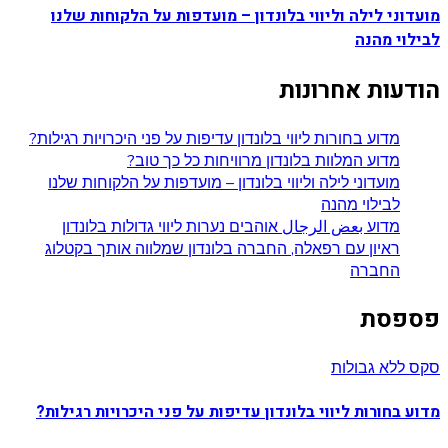
מועדוני לילה וליווי בלונדון – מועדפות על הלקוחות שלנו
לבילוי מהנה
הודעות אחרונות
מדוע בחורות ליווי בלונדון עדיפות על פני היכרויות רגילות?
מדוע המלוות בלונדון מרוויחות כל כך טוב?
מועדוני לילה וליווי בלונדון – מועדפות על הלקוחות שלנו
לבילוי מהנה
מדוע بعض الرجال אוהבים נערות ליווי גדולות בלונדון
ראיון עם רפאלה, החברה בלונדון שמלווה אותך בקטלוג
החברה
פספסת
סקס ללא גבולות
מדוע בחורות ליווי בלונדון עדיפות על פני היכרויות רגילות?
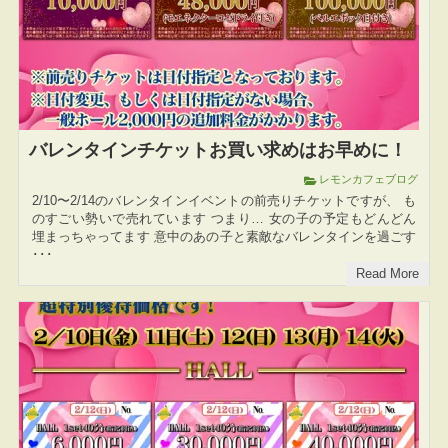
バレンタインチケットお買い求めはお早めに！
レモンカフェブログ
2/10〜2/14のバレンタインイベントの前売りチケットですが、 も
のすごい勢いで売れています つまり… 女の子の予定もどんどん
埋まっちゃってます 意中のあの子と素敵なバレンタインを過ごす
･･･
Read More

* Task goal *
Skip all lines ahead of the one containing "バレンタインチケットお買い求めはお早めに！". Reproduce that line and the remainder of the listing above exactly.

* Reply to the task *
バレンタインチケットお買い求めはお早めに！
レモンカフェブログ
2/10〜2/14のバレンタインイベントの前売りチケットですが、 も
のすごい勢いで売れています つまり… 女の子の予定もどんどん
埋まっちゃってます 意中のあの子と素敵なバレンタインを過ごす
･･･
Read More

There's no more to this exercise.